(Problem to solve): Skip the pictures. Output only the lines below starting at the line with "une production artistique" and ending at the line with "vos besoins. En tant que", both ends included, exactly as they are.

(Data extracts):

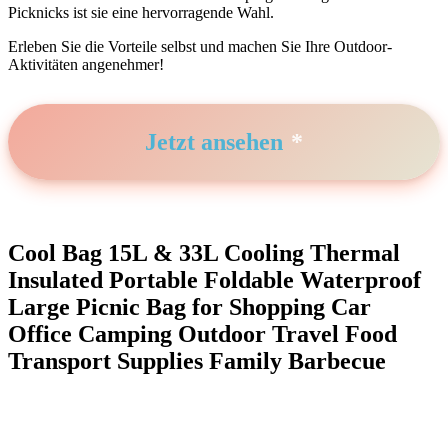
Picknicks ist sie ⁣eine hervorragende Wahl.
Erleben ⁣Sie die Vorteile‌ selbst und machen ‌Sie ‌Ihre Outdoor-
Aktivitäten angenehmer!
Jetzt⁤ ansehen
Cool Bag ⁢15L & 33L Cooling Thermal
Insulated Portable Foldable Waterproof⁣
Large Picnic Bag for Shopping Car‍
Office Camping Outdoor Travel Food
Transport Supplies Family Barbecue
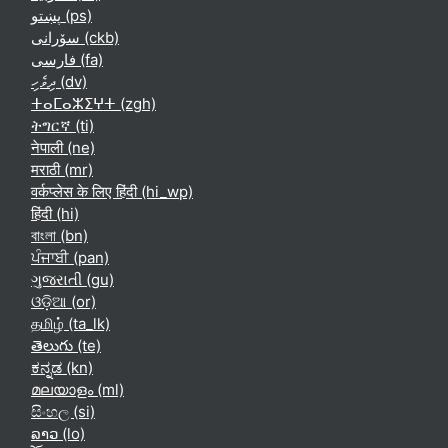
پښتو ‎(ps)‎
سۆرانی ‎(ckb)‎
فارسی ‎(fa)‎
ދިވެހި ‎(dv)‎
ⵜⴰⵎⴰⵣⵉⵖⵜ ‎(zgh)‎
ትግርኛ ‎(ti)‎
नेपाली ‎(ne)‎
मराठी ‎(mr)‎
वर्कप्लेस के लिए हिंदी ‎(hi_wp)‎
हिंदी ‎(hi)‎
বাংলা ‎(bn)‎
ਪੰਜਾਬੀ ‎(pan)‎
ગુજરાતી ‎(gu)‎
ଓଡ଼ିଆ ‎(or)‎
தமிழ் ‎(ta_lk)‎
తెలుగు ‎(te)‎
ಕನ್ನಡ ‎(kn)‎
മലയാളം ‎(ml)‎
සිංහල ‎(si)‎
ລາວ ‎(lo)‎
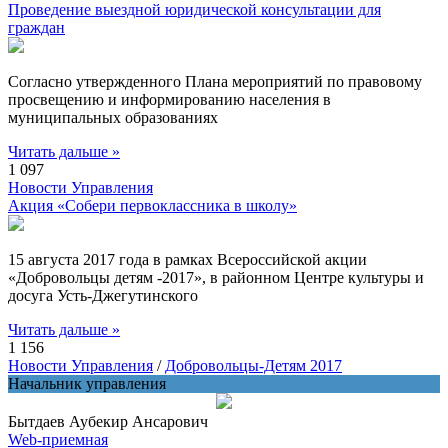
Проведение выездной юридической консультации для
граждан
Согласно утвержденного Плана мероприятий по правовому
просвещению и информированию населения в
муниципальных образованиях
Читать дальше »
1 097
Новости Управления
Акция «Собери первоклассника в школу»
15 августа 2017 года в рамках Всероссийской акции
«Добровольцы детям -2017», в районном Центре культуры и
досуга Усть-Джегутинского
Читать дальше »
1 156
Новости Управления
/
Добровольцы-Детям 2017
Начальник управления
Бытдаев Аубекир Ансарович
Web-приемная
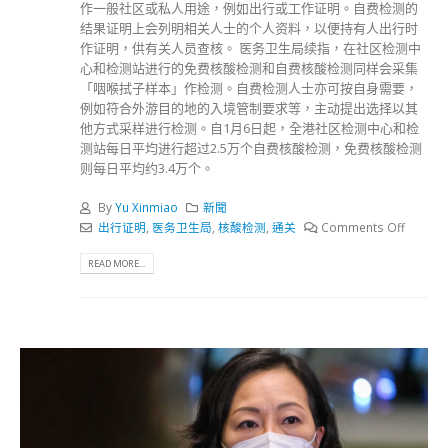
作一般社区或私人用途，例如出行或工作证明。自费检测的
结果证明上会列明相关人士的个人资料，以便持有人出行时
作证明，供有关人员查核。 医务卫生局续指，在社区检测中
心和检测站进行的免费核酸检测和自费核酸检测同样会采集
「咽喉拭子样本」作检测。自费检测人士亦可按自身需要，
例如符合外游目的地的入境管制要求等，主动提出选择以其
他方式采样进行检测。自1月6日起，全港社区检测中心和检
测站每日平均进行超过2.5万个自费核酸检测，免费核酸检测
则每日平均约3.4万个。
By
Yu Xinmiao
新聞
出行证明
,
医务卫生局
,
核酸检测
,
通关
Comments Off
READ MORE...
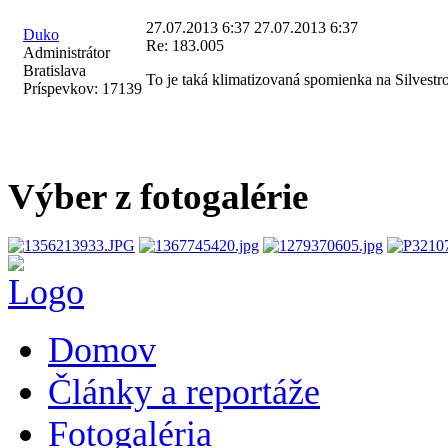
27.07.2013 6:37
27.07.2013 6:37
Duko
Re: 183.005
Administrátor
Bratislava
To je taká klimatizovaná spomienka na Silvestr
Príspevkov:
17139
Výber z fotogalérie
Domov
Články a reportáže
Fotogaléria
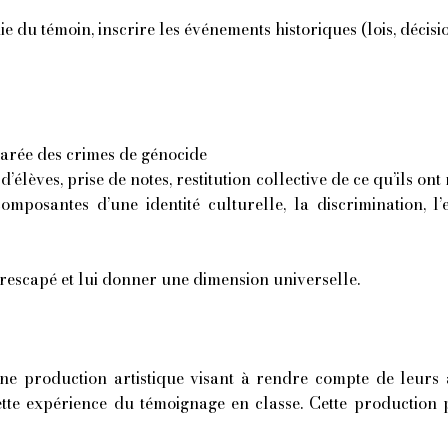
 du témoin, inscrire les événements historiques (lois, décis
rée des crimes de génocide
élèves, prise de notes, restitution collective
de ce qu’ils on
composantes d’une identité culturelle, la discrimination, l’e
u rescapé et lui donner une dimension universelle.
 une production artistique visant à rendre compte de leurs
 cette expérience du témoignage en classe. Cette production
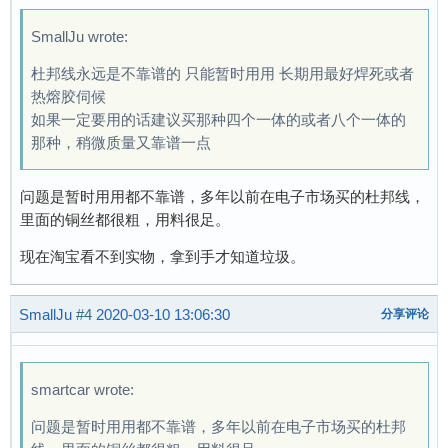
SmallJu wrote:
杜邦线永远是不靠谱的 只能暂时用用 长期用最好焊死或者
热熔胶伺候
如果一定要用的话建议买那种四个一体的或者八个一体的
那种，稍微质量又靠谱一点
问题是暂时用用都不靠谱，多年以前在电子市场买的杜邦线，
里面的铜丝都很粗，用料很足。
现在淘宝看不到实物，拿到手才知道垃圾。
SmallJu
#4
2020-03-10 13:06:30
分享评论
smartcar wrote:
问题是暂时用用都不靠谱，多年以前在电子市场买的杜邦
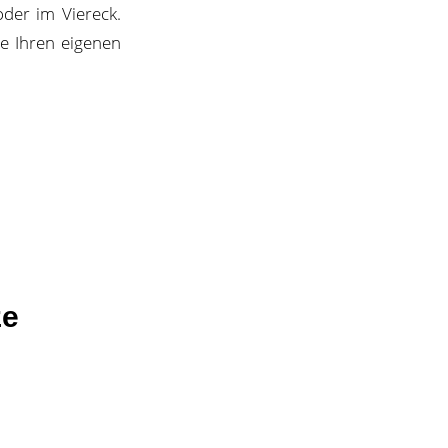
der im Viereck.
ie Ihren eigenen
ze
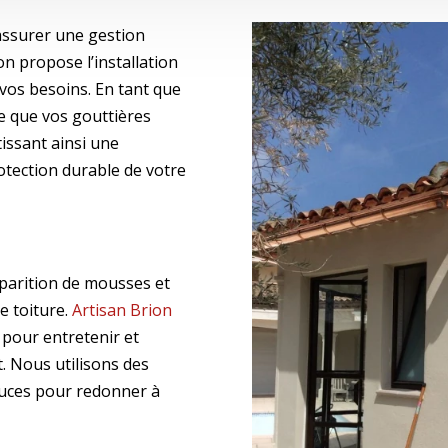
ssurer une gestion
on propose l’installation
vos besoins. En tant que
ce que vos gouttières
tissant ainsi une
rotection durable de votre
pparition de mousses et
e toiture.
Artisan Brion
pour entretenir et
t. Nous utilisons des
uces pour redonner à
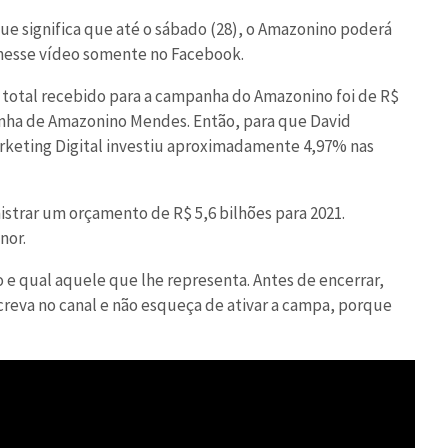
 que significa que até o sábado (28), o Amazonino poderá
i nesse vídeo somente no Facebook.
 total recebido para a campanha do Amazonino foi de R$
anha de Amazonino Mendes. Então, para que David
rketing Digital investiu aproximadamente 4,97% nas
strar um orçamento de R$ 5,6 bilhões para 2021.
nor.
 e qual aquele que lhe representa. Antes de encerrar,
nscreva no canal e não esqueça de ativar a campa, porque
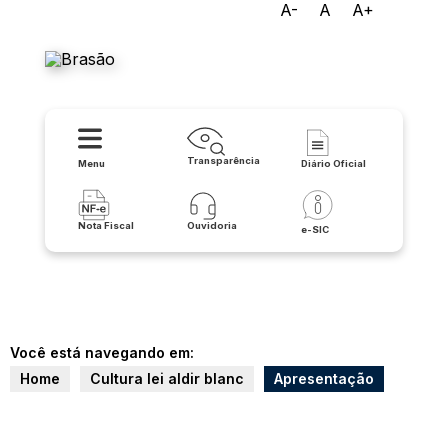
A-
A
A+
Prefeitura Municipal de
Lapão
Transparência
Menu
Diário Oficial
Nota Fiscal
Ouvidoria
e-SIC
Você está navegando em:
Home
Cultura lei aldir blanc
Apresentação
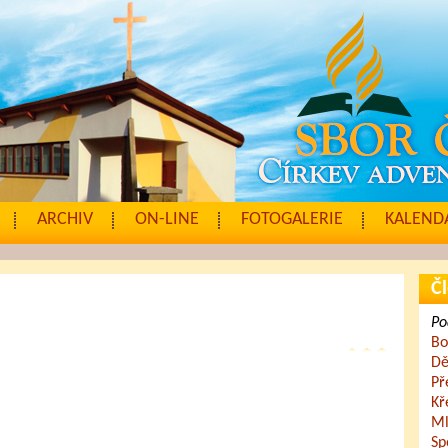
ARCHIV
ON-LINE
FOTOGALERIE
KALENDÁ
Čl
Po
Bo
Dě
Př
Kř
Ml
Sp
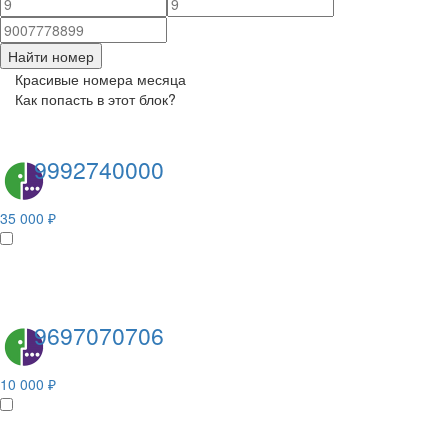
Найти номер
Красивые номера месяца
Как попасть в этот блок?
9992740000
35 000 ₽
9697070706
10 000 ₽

(Solved exercise):
 une production artistique visant à rendre compte de leurs
 cette expérience du témoignage en classe. Cette production
SmallJu wrote:
杜邦线永远是不靠谱的 只能暂时用用 长期用最好焊死或者
热熔胶伺候
如果一定要用的话建议买那种四个一体的或者八个一体的
那种，稍微质量又靠谱一点
问题是暂时用用都不靠谱，多年以前在电子市场买的杜邦线，
里面的铜丝都很粗，用料很足。
现在淘宝看不到实物，拿到手才知道垃圾。
SmallJu
#4
2020-03-10 13:06:30
分享评论
smartcar wrote:
问题是暂时用用都不靠谱，多年以前在电子市场买的杜邦
der im Viereck.
ie Ihren eigenen
ze
ssurer une gestion
on propose l’installation
vos besoins. En tant que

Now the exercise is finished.